And goes and goes and goes …
Some days I’m pretty sure the only things I can count on in this world are:
1. my cat will camp out on top of my computer
2. my cat will steal bacon off my breakfast plate while I’m pouring juice
3. teenagers are insane
4. logic does not prevail
5. nor does good triumph over evil
6. I will never dance naked in front of strangers (or family … you can breathe easy now)
7. sanity is fleeting
8. a good story is hard to find and even harder to write well
9. and a good writing mentor is even harder to find than that
Writing is such a fickle thing. Writers like to talk about their muse, as if it’s a friend they invite for tea or a weekend at the beach. And yet, writing is 98% perspiration and only 2% inspiration, so the muse is simply another myth created to maintain the mystic of the writer persona … I guess.
I don’t think I have a persona.
That’s okay for a writer. After all we hide behind our stories. We live life through our characters. We act out all those devilishly clever ideas we could never find the strength to do in real life. We don’t need a persona as long as we can create one when it’s needed.
The public has the idea that writers are enormously great at what they do. They write therefore they must be educated and intelligent. Right?

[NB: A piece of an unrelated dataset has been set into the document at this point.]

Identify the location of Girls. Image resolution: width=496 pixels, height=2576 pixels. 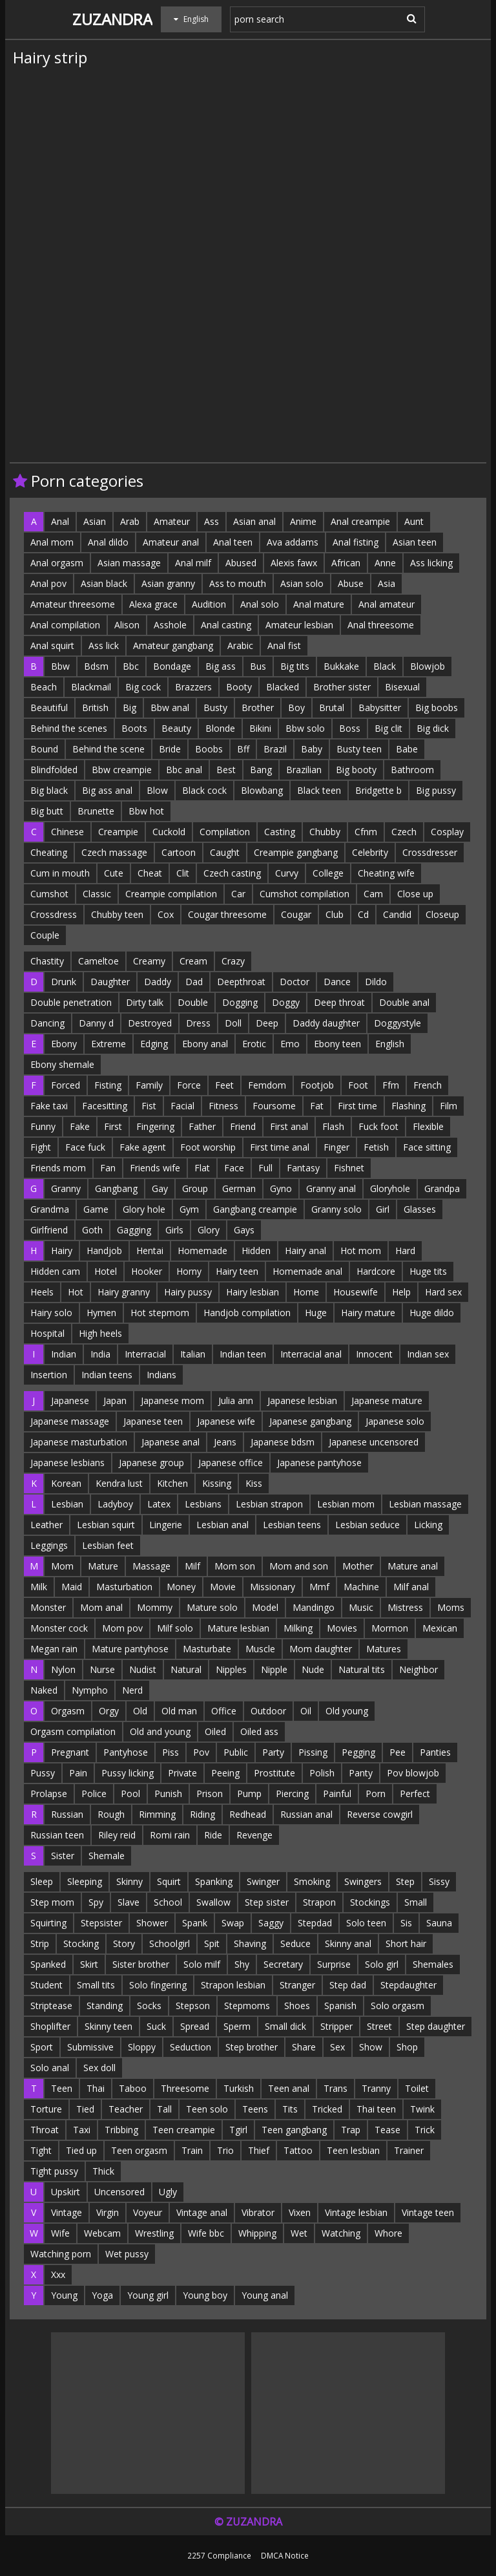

But it seems to me that, like a muse, is only a tiny part of writing. And for some people, it’s not a part at all. I’ve met some enormously talented writers in the last few years with wildly successful novels to their credit. But I’ve also met some enormously bad writers as well with wildly successful novels to their credit.
That’s how it goes.
It doesn’t seem fair and I find myself puzzled over and over when I enter a competition with a beautifully thought out, sweat induced, thoroughly edited piece of writing and, then, something that has nothing to do with the prompt, misspelled words and incomplete sentences wins.
It’s bizarre. It’s like there’s some standard of perfection, that isn’t perfection, that needs to be attained but no one can tell you what that standard is, let alone how to achieve it.
Write from the heart.
Write what matters to you.
Write what you know.
Don’t use omniscient voice.
Only use first person in certain situations.
Always have a plot twist that no one expects.
Every single book on writing, every writing instructor, everyone who’s ever published anything has their own theory on what to do right and what is wrong.
Truth is … there is no right answer in life … or writing. That’s just how it goes. You just have to do your best, work your butt off, and hope, somewhere, at some point in time, you’ll find your own perfection.